My phone no. is 310-216-5758, cellular: 310-733-6977.
August 28, 2004: I received my ballot in the mail and realized that my
Uniform Resource Locator (aka URL or web address) had been entered on the
candidates' brochure incorrectly. I decided to send Michelle Bennett,
SAG's National Director of Governance the following letter:
Dear Michelle:
The text of my campaign statement is flawed in a way that puts me at a
disadvantage to other candidates. I included the URL for my website:
www.eugene-boggs.com.
It has been printed in the Voters Guide as "www.eugene-
boggs.com," i.e., with the first part of the URL a line above the second
part. To a reader unacquainted with my site the URL appears to be
www.eugeneboggs.com
with the "dash" simply indicating the word break to move to the next line.
Going to the latter URL will not connect to my site.
What concerns me about this error is that there is no apparent reason for it
that would be a matter of chance or inadvertence.
The text I submitted personally to your office had my URL all on one line
where the dash as part of it was clear and all staff at SAG now, I am sure,
know that URLs are read literally by computers typically allowing for no
variances except letter case choice ("UPPER" and "lower" being read the
same). See the text as I sent it to your office below in the post script.
Do those words, "chance" and "inadvertence" sound familiar to you in the
context of previous election irregularities at SAG? They should. If not,
please review the files on the Grodin Report. Notice the "coincidence' that
the irregularities also involved me as a candidate.)
If the word break was necessary, it, at least, should have
read "www.eugene--
boggs." Still, that is confusing as well. But, clearly, no such word
break was necessary. There was plenty of room within my text space to
include the whole URL, unbroken, on the last line of my statement.
It appears, rather, that a deliberate, too-clever-by-half, effort was made
to frustrate and sabotage voters in going to my website for more information
about me and my candidacy.
Obviously, I want an explanation, immediately. Yes, it is
unlikely in a post-election protest to the Department of Labor, that I shall
be able to prove (should I not win a three-year national seat) that, but for
this apparent chicanery, I would have placed higher than I place (wherever
that may be), but that makes this no less reprehensible as election practice
in a supposedly democratic union. Since I am not slated, perhaps the
thinking was, I could make little trouble since I have no political faction
backing me. Think again. I am certainly going to research other legal
remedies besides the Labor Department complaint.

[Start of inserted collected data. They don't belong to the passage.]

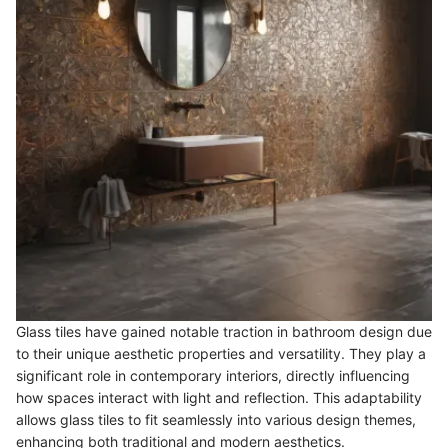
Glass tiles have gained notable traction in bathroom design due
to their unique aesthetic properties and versatility. They play a
significant role in contemporary interiors, directly influencing
how spaces interact with light and reflection. This adaptability
allows glass tiles to fit seamlessly into various design themes,
enhancing both traditional and modern aesthetics.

With no remedy possible now, since the ballots are out, my only recourse
will be to go public with the strongest possible condemnation of SAG's
election administration that I can muster should an acceptable explanation
and remedy not be forthcoming.
Thank you for your attention to this matter, and I look forward to your
prompt reply.
Yours sincerely,
Roy Eugene Boggs, Jr.
P.S.
SCREEN ACTORS GUILD, ELECTION 2004, CANDIDATE’S STATEMENT
OF EUGENE BOGGS:B.A., Harvard; J.D., U.C.
Berkeley; licensed CA attorney since 1976,
specialty: employment/labor law. Former SAG Board member,
1994 -
2002. I’m told I’m supposed to apologize because I’ve made
my living
mostly as a lawyer, not an actor. I won’t. Historically,
my legal
background has served the membership well. Now, I think
our union
needs me again: fighting for stronger contracts, against
ruinous waivers;
pushing for greater union democracy and more rank-and-file
involvement, not less; opposing any instance of corruption
or collusion.
I’d be honored to serve.
Visit: www.eugene-boggs.com
September 3, 2004: I received the e-mail from the Hollywood Division
Elections Committee announcing that corrective action with respect to my
candidate's statement and others would be taken.
September 4, 2004: I received my copy of the corrective "Message" in
the mail. If you have come to this site as a result of getting the
corrective mailer, welcome, and thank you for inquiring as to my candidacy.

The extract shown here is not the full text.